*** RECORDS SUPPLIED ***

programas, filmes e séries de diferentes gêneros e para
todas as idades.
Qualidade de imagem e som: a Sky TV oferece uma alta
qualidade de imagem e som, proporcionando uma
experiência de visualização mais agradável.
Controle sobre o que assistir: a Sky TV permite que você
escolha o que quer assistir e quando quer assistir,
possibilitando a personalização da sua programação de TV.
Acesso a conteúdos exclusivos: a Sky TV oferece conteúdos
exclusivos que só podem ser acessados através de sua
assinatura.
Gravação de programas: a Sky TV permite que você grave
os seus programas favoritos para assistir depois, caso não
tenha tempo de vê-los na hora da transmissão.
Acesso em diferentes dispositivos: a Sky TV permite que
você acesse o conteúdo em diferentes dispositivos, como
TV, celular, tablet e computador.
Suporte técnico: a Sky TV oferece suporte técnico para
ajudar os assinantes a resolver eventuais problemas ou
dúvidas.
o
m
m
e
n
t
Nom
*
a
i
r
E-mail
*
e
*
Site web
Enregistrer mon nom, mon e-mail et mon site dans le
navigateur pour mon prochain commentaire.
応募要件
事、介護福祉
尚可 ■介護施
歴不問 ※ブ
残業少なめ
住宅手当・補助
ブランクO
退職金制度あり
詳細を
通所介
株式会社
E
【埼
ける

*** End of RECORDS SUPPLIED ***
*** RECORDS SUPPLIED ***

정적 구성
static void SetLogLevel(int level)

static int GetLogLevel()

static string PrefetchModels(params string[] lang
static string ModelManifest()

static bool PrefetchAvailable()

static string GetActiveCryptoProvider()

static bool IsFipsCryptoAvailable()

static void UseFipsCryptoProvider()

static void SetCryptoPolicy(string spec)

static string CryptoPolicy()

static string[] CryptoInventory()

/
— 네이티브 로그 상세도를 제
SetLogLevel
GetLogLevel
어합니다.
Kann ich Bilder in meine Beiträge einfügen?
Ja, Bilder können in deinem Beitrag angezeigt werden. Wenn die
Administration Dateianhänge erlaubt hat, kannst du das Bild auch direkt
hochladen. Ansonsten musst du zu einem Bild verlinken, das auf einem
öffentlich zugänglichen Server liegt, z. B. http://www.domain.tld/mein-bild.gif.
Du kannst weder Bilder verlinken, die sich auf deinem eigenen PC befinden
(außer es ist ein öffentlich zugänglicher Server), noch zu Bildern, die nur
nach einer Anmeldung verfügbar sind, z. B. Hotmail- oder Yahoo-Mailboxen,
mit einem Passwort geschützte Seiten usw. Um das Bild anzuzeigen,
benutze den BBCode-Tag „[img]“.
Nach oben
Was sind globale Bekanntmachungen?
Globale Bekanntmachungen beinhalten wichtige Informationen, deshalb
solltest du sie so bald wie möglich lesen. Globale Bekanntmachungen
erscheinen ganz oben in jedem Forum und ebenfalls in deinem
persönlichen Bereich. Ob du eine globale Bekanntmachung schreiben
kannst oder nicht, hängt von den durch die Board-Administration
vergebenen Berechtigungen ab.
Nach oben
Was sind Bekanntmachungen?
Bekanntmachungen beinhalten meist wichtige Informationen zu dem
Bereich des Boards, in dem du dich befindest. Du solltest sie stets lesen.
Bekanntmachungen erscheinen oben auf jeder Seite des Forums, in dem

*** End of RECORDS SUPPLIED ***
*** RECORDS SUPPLIED ***

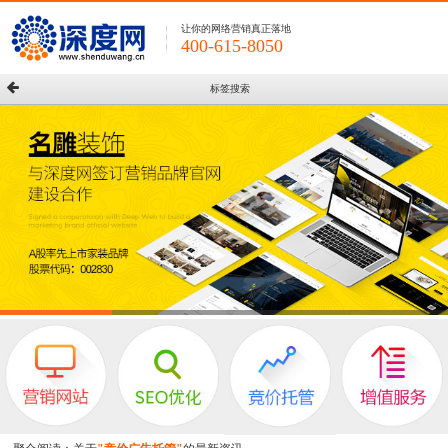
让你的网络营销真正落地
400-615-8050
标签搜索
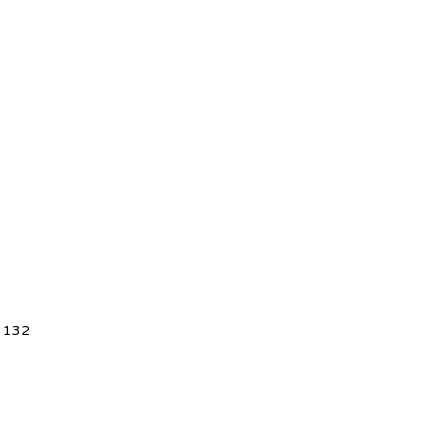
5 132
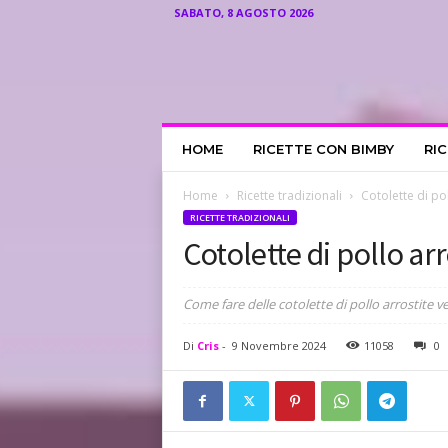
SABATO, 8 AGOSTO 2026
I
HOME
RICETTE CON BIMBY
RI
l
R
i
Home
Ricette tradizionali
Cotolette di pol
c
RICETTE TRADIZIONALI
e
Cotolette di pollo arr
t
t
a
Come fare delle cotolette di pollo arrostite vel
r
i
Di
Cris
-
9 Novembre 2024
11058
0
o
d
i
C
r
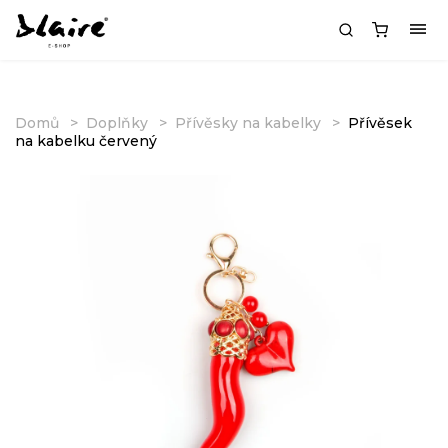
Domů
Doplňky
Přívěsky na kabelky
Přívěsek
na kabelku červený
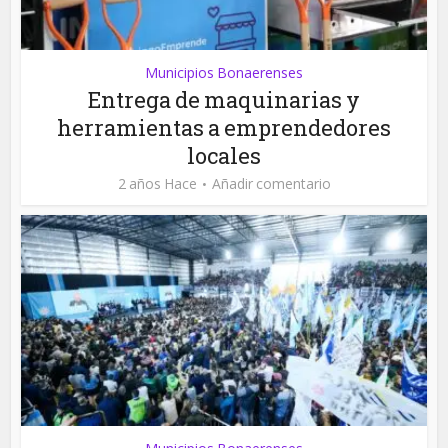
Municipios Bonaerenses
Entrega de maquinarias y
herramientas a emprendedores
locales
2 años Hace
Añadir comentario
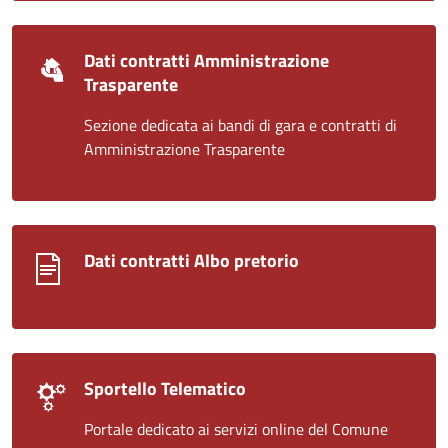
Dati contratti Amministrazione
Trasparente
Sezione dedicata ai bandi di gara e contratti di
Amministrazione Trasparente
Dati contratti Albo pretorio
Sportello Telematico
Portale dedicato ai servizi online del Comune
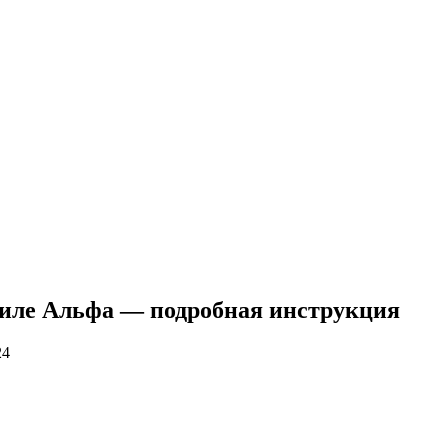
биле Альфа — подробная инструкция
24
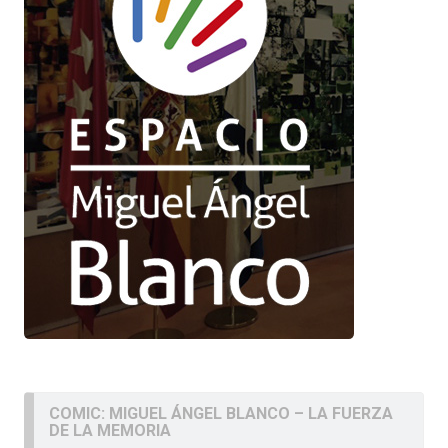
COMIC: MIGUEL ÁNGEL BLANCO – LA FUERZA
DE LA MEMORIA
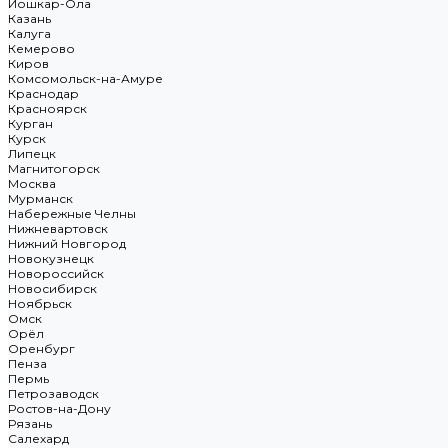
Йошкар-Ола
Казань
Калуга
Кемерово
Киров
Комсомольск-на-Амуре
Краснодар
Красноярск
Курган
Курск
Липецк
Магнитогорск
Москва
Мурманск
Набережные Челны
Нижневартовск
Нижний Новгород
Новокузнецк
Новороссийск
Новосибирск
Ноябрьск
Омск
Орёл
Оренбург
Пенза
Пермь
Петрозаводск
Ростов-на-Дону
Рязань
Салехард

*** End of RECORDS SUPPLIED ***

Range to copy from the listing above: the line with "Sezione dedicata ai" through the line with "Комсомольск-на-Амуре". Transcribe it exactly and skip the pictures.

• ANSWER FOR THIS EXERCISE:
Sezione dedicata ai bandi di gara e contratti di
Amministrazione Trasparente
Dati contratti Albo pretorio
Sportello Telematico
Portale dedicato ai servizi online del Comune
биле Альфа — подробная инструкция
24
COMIC: MIGUEL ÁNGEL BLANCO – LA FUERZA
DE LA MEMORIA
Йошкар-Ола
Казань
Калуга
Кемерово
Киров
Комсомольск-на-Амуре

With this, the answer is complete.